The Ninth Circuit Court of Appeals has rejected the NLRB’s conclusion that a union’s banner displayed in front of a secondary employer constituted a secondary boycott. In the process, the Court has confirmed the free speech right of unions and their members to inform the public of a labor dispute in front of secondary businesses not directly involved in the dispute. In Overstreet v. Carpenters Local 1506, 409 F.3d 1199, the Carpenters protested several retail businesses that used non-union contractors. On public sidewalks outside the businesses, the Carpenters erected large, four by fifteen foot banners, that stated: “LABOR DISPUTE: SHAME ON [NAME OF RETAILER]” and, outside another business – a restaurant – it read “LABOR DISPUTE: DON’T EAT AT ANTHONY’S FISH GROTTO”. The Union also passed out pamphlets that explained the dispute involved a contractor and not the retail businesses themselves. Naturally, the businesses filed ULP charges, and the NLRB sought an injunction against the Carpenters in court claiming the banners were the equivalent of unlawful secondary pickets. The Ninth Circuit rejected the claim, ruling that an injunction would unduly risk infringement of the union’s constitutional free speech rights, because:
  • The demonstration took place on public property and was far away from the retailers’ entrances;
  • The banners faced the public, and not the retailers, indicating the Carpenter’s actions were not aimed at the retailers’ employees or intended to block access by patrons;
  • The Carpenters did not patrol or picket in front of the retailers, or make any physical or “symbolic” barriers between the entrances and the public; and
  • The banners contained no false assertions.

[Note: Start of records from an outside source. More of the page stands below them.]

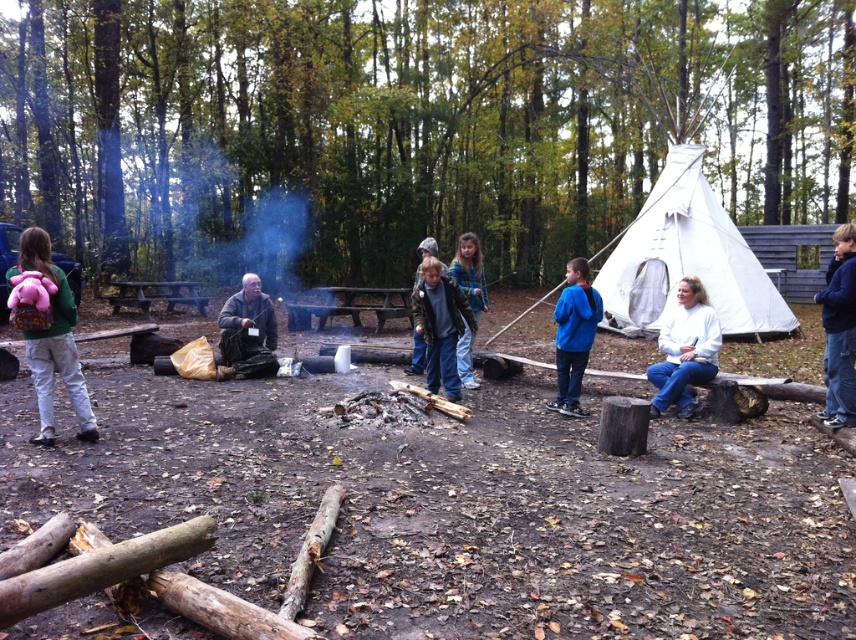 Question: Which point is farther to the camera?

Choices:
 (A) dark brown leather jacket at center
 (B) pink fabric backpack at left
 (C) blue fleece jacket at right

Answer: (A)

Question: Is pink fabric backpack at left bigger than blue denim jeans at center?

Choices:
 (A) no
 (B) yes

Answer: (A)

Question: Can you confirm if pink fabric backpack at left is smaller than blue denim jeans at center?

Choices:
 (A) yes
 (B) no

Answer: (A)

Question: Which is nearer to the blue fleece jacket at center?

Choices:
 (A) dark blue jeans at center
 (B) pink fabric backpack at left

Answer: (A)

Question: Is blue fleece jacket at right below brown leather jacket at center?

Choices:
 (A) no
 (B) yes

Answer: (A)

Question: Which of the following is the farthest from the observer?

Choices:
 (A) brown leather jacket at center
 (B) pink fabric backpack at left

Answer: (A) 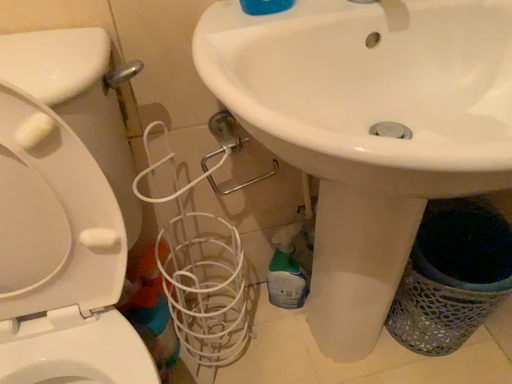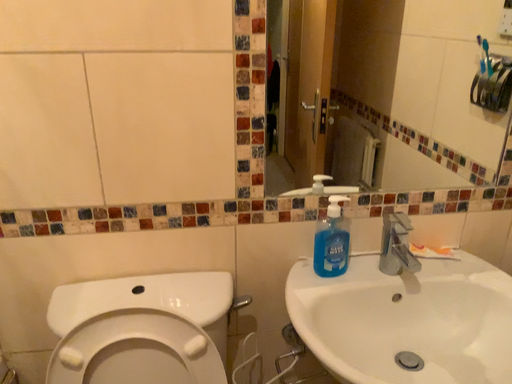 Question: How did the camera likely rotate when shooting the video?

Choices:
 (A) rotated upward
 (B) rotated downward

Answer: (A) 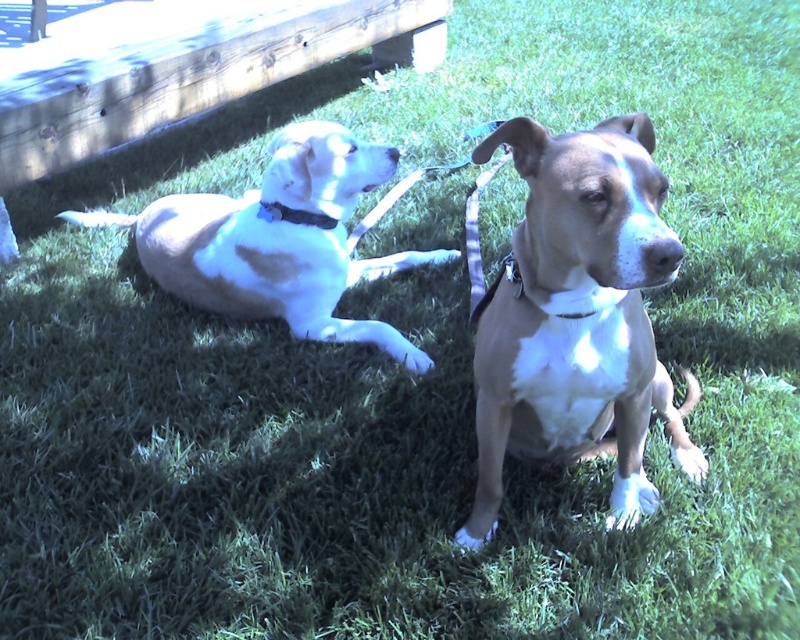 You are a photographer setting up a camera to capture both the light brown fur at left and the matte blue collar at upper left in the frame. Which object should you focus on first if you want to ensure both are in focus, considering their sizes?

The light brown fur at left is bigger than the matte blue collar at upper left, so you should focus on the light brown fur at left first to ensure both are in focus.

You are a dog owner who wants to put a matte blue collar at upper left on the brown matte dog at center. Can the collar fit around the dog?

The brown matte dog at center is taller than the matte blue collar at upper left, so the collar may not be large enough to fit around the dog.

In the scene shown: You are standing in the grassy area where the two dogs are located. You want to place a small water bowl exactly at the point marked as point [578,317]. Which dog is closer to this point?

The brown matte dog at center is located at point [578,317], so it is exactly at that point and thus the closest to the water bowl. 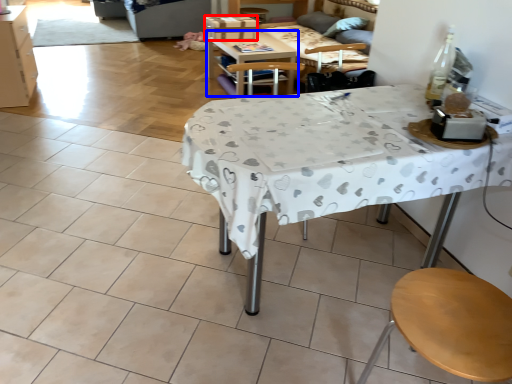 Question: Which of the following is the closest to the observer, box (highlighted by a red box) or table (highlighted by a blue box)?

Choices:
 (A) box
 (B) table

Answer: (B) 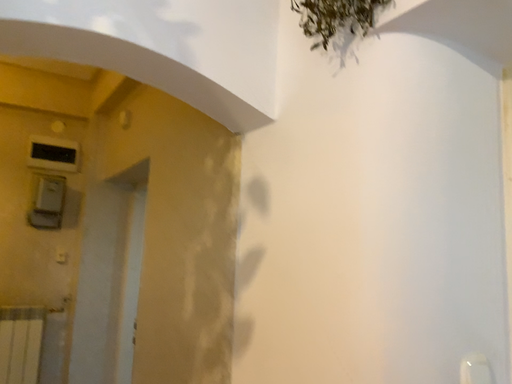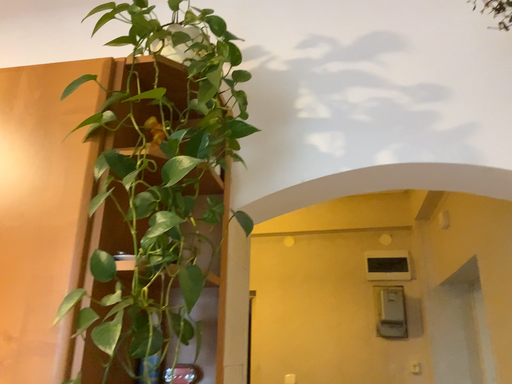 Question: How did the camera likely rotate when shooting the video?

Choices:
 (A) rotated left
 (B) rotated right

Answer: (A) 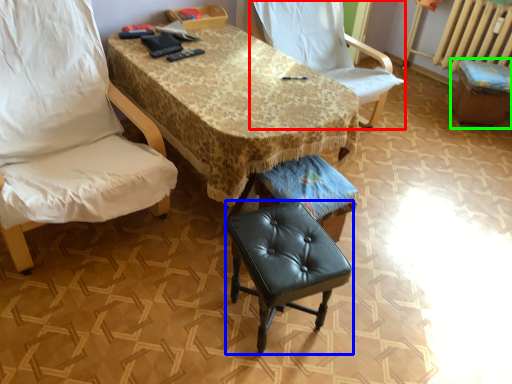 Question: Which is nearer to the chair (highlighted by a red box)? stool (highlighted by a blue box) or bar stool (highlighted by a green box).

Choices:
 (A) stool
 (B) bar stool

Answer: (B) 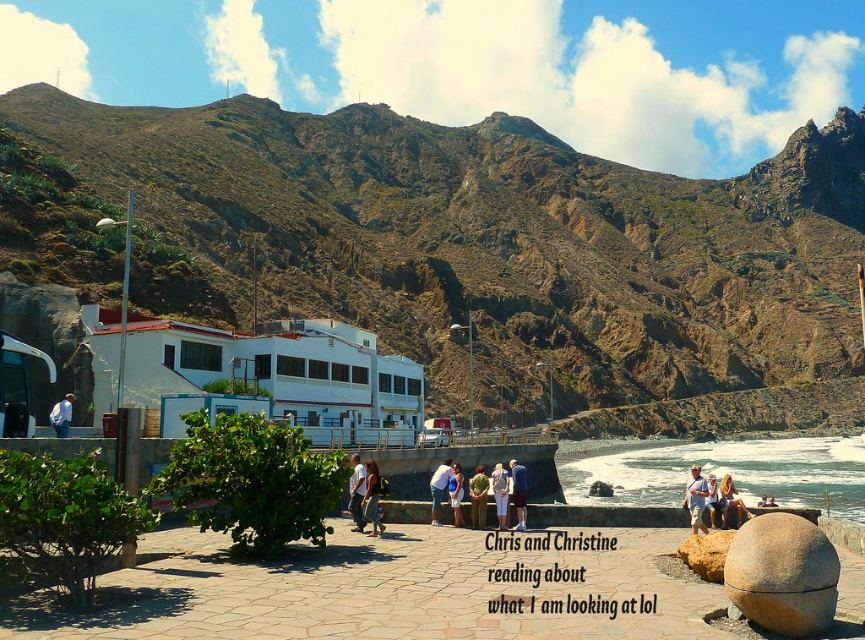 Consider the image. Which is more to the left, blue denim jeans at center or blue fabric shirt at center?

From the viewer's perspective, blue fabric shirt at center appears more on the left side.

What do you see at coordinates (519, 492) in the screenshot?
I see `blue denim jeans at center` at bounding box center [519, 492].

Which is in front, point (524, 508) or point (457, 474)?

Point (524, 508)

This screenshot has width=865, height=640. What are the coordinates of `blue denim jeans at center` in the screenshot? It's located at (519, 492).

Who is shorter, white matte building at center or denim shorts at center?

denim shorts at center

Which of these two, white matte building at center or denim shorts at center, stands taller?

white matte building at center is taller.

Is point (290, 404) farther from camera compared to point (364, 490)?

Yes, it is.

At what (x,y) coordinates should I click in order to perform the action: click on white matte building at center. Please return your answer as a coordinate pair (x, y). This screenshot has width=865, height=640. Looking at the image, I should click on (280, 376).

Does point (366, 481) lie behind point (432, 504)?

That is False.

Which is in front, point (375, 476) or point (439, 484)?

Point (375, 476)

Identify the location of denim shorts at center. This screenshot has height=640, width=865. (372, 499). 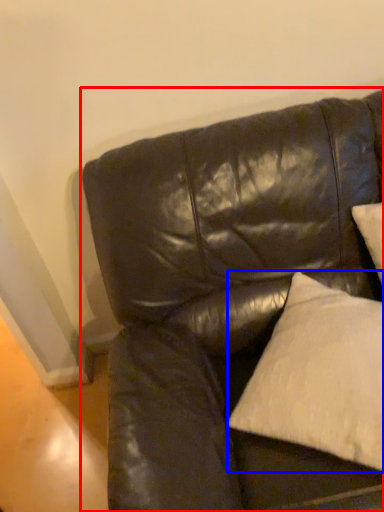 Question: Which of the following is the farthest to the observer, studio couch (highlighted by a red box) or pillow (highlighted by a blue box)?

Choices:
 (A) studio couch
 (B) pillow

Answer: (B)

This decision represents a setback for the NLRB’s attempt to label the display of large banners in front of secondary employers as illegal picketing, but unions must be careful when going beyond the use of traditional handbills when pressuring secondary employers. If any of the factors the court relied on in this case are not present, a union displaying a banner near a secondary employer runs the risk of being slapped with a secondary boycott complaint.